Credit: Image by Mohamed Hassan from Pixabay.

San Francisco School Superintendent Maria Su will unveil a bold and deep set of proposed cuts of central office administrators and staff at next week’s school board meeting. Su’s reorganization plan eliminates 205 positions and reduces costs by $34 million, almost one-third of the budget cut needed to stave off state takeover of the school district in July.  

Currently, the public version of the Su Plan consists of two pages of goals and two pages of charts. Almost half of the cuts come from three divisions: curriculum and instruction; student and family services; and special education.  

While buy-in and support of the school board, parents, educators, and the larger community are essential for the plan to succeed and may ultimately come, it is unclear how that will develop. According to Su’s March 28 memo to the school board, presenting the plan, publishing the final organizational chart and job descriptions, and beginning the implementation phase are all scheduled for April 22.  

In the past, the school district has moved quickly and made missteps such as adopting a unique payroll system without adequate parallel testing, which had to be abandoned at tremendous stress to employees and cost to the district. Here are five questions that should be addressed to the satisfaction of the school board, educators, and school communities before adopting or implementing the Su Plan. 

How much of the Su Plan is driven by the fiscal crisis and how much by good management?  

There is a consensus that the school district must cut costs and there are widespread calls to “cut from the top.” If Su has evaluated the capacity and performance of central office administrators and staff during her six months at 555 Franklin Street and concluded the work can get done without them, supporting the Su Plan is an easy call. But if the cuts are necessitated by the fiscal crisis, school stakeholders need to be warned they will have to get by with fewer services or less assistance, just like they are having to deal with at school sites with fewer teachers, assistant principals, counselors, social workers, nurses, and other staff.  

What is the impact on students and families?  

The first two guiding principles of the Su Plan are “Focus on Students Outcomes” and “Family and Community Well-Being.” The plan eliminates 56 curriculum and instruction positions, 35 student and family services positions, and nine positions from special education. It is important to know how many positions remain in these areas and how the continuing staff members are supposed to carry out the important work of fulfilling these goals.  

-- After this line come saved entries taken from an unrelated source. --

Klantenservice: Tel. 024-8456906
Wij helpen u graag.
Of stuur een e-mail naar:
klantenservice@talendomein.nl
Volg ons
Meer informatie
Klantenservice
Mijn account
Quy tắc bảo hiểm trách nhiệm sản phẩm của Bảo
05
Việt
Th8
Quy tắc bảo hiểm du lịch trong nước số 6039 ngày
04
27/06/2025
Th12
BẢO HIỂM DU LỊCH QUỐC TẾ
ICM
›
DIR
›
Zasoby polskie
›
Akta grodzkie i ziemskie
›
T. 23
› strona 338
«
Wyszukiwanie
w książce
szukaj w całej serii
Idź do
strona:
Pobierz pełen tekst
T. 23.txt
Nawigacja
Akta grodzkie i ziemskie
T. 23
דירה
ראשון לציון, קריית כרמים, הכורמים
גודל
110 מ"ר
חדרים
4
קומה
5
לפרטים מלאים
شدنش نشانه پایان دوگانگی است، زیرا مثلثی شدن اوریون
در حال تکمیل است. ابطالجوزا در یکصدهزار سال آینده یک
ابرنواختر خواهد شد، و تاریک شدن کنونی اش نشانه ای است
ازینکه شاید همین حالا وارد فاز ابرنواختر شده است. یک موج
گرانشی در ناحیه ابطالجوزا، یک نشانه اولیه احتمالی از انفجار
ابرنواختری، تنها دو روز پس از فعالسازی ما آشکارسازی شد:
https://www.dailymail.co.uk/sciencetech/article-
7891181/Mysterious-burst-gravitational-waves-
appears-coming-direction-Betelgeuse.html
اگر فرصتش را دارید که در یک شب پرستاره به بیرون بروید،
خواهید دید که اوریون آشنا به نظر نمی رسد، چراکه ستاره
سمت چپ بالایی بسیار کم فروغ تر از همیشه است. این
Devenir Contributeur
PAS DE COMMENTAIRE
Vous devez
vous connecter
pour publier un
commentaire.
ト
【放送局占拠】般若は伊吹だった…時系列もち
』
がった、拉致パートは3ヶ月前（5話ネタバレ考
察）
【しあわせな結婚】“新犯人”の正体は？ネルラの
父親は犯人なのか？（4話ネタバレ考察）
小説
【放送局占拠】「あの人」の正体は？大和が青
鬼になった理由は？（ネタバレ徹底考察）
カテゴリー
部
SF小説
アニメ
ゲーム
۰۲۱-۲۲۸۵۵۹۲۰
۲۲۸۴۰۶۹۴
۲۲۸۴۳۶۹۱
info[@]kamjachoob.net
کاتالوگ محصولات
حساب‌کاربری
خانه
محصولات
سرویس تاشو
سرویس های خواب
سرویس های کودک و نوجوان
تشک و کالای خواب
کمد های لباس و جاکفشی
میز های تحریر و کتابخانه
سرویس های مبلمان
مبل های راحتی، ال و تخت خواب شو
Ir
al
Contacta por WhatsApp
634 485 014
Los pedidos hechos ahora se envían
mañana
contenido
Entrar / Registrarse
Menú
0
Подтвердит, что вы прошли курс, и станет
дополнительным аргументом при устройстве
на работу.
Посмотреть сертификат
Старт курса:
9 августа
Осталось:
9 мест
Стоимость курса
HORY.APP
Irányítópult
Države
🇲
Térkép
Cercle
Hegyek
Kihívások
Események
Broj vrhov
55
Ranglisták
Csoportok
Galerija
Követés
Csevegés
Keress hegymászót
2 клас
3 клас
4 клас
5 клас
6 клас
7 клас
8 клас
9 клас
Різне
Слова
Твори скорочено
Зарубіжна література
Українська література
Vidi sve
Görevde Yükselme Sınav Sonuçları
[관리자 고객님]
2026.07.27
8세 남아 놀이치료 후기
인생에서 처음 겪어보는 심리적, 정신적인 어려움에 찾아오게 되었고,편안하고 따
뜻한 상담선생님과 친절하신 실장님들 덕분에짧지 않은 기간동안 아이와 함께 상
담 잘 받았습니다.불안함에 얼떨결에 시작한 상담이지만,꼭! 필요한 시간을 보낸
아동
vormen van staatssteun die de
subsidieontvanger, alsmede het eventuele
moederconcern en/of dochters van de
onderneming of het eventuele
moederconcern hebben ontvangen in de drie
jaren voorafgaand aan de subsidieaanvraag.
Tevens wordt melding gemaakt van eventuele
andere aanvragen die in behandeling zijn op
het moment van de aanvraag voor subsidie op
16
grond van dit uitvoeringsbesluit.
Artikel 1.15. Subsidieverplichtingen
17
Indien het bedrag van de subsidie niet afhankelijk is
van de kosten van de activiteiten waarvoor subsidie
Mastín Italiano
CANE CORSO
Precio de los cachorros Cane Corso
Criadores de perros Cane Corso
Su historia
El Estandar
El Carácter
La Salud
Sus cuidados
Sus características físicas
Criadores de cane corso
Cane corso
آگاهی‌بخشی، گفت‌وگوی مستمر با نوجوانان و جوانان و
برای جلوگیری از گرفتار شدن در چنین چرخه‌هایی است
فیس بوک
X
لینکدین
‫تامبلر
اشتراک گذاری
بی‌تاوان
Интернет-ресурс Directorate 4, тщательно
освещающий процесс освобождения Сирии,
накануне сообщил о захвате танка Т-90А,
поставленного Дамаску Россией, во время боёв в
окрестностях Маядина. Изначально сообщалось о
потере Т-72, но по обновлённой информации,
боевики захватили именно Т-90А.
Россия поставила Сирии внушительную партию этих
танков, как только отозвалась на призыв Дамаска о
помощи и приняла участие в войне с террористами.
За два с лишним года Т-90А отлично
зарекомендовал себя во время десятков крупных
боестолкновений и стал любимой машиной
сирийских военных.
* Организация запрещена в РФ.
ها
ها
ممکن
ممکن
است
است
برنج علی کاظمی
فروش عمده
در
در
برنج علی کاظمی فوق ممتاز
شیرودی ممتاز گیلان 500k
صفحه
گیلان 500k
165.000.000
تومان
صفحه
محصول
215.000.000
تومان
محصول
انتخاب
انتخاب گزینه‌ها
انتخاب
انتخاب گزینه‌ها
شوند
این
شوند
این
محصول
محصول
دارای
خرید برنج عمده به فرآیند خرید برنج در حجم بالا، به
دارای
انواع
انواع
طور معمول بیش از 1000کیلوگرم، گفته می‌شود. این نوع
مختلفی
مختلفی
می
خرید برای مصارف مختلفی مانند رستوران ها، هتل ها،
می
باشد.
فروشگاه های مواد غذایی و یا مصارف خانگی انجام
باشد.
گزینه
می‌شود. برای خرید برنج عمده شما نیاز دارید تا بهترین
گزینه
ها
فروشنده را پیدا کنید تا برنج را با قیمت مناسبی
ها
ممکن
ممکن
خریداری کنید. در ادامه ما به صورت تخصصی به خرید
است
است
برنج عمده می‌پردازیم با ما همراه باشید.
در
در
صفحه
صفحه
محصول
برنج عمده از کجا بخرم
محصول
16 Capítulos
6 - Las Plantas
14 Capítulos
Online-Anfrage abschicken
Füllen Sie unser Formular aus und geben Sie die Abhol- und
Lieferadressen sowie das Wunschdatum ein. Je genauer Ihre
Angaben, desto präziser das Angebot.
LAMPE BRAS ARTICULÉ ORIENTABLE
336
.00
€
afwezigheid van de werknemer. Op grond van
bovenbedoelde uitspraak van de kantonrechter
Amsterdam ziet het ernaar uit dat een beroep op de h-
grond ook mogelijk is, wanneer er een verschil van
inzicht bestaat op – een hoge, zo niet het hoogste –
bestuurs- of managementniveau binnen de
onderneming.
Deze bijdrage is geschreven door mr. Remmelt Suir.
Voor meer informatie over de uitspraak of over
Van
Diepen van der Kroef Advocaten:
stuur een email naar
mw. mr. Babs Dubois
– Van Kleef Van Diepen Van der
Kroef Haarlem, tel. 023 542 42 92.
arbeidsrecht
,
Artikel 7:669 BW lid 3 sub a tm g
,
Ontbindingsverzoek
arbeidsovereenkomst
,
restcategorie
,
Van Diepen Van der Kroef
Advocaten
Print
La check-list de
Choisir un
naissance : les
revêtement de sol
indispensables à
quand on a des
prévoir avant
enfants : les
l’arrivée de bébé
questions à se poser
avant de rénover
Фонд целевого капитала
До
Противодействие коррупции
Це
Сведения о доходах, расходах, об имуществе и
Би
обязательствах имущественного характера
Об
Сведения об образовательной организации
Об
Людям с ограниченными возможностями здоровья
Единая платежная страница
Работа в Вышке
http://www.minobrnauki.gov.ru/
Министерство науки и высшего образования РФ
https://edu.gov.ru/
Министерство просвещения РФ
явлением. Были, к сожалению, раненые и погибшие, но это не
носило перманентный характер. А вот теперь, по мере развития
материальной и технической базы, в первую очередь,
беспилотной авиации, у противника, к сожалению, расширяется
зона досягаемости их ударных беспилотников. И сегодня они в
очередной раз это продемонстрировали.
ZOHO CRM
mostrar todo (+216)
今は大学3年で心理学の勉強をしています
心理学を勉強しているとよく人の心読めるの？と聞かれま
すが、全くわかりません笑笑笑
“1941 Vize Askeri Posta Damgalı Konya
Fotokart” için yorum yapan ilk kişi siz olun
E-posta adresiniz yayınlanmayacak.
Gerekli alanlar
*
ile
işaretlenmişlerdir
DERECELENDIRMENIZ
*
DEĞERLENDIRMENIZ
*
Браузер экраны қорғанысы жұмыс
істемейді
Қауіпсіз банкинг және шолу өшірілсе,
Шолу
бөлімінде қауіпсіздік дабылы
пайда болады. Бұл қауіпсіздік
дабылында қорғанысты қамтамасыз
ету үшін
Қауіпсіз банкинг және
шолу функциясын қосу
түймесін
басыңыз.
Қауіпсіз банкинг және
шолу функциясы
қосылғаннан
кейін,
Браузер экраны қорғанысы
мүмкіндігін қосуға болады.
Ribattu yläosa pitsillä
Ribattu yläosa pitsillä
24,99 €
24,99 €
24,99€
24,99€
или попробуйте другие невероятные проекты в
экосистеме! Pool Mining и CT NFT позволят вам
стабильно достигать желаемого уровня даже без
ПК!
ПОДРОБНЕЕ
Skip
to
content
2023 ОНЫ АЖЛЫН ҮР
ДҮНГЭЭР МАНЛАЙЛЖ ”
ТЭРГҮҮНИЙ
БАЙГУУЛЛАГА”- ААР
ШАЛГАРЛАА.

How does the Su Plan address long standing school district management challenges? 

Beyond the payroll system, the state Fiscal Crisis Management and Assistance Team (FCMAT) has criticized financial and other management capacities of the central office and noted recent improvement. The Su Plan cuts 44 positions from technology, human resources and labor, and business services. The Su Plan also states that it is intended to reorganize and merge programs and services but does not state whether, and, if so, which offices or divisions will be eliminated. Specifying what management impacts and improvements are expected as a result of implementing the Su Plan will be an important selling point.   

Does the Su Plan actually save $34 million?  

The school board, families, educators, and taxpayers would be well served by further detail on whether the Su Plan actually saves $34 million in general fund expenditures; whether some positions to be cut are federally funded; whether some employees take their salaries back to the classroom; whether eliminating vacant positions counts as savings, and how much of the savings is reduced by buying out the contracts of eliminated employees.

How does the Su Plan’s contribution to financial savings compare to the school site cuts?  

Sharing alternative models of central office reorganization that Su considered might strengthen the acceptance of this plan. Some stakeholders may feel more staff can be cut while others may feel too much is being proposed. Su can demonstrate that the central office is doing “its fair share” by showing how the savings contribute to the overall $113 million in reductions that the school district must approve and that cutting even more positions would jeopardize educational and institutional functions.  

Simply by the nature of their downtown location and bureaucratic positions, central office administrators and staff generally do not engender the affinities that students and parents devote to classroom teachers. Nor are they likely to attract PTA dollars to save their positions. Thus, their positions are vulnerable to cutting. Nonetheless, information sharing and addressing these questions now will enhance support for the Su Plan, foster a future sense of shared success if it works. and reduce the prospect of finger pointing and blame if it does not.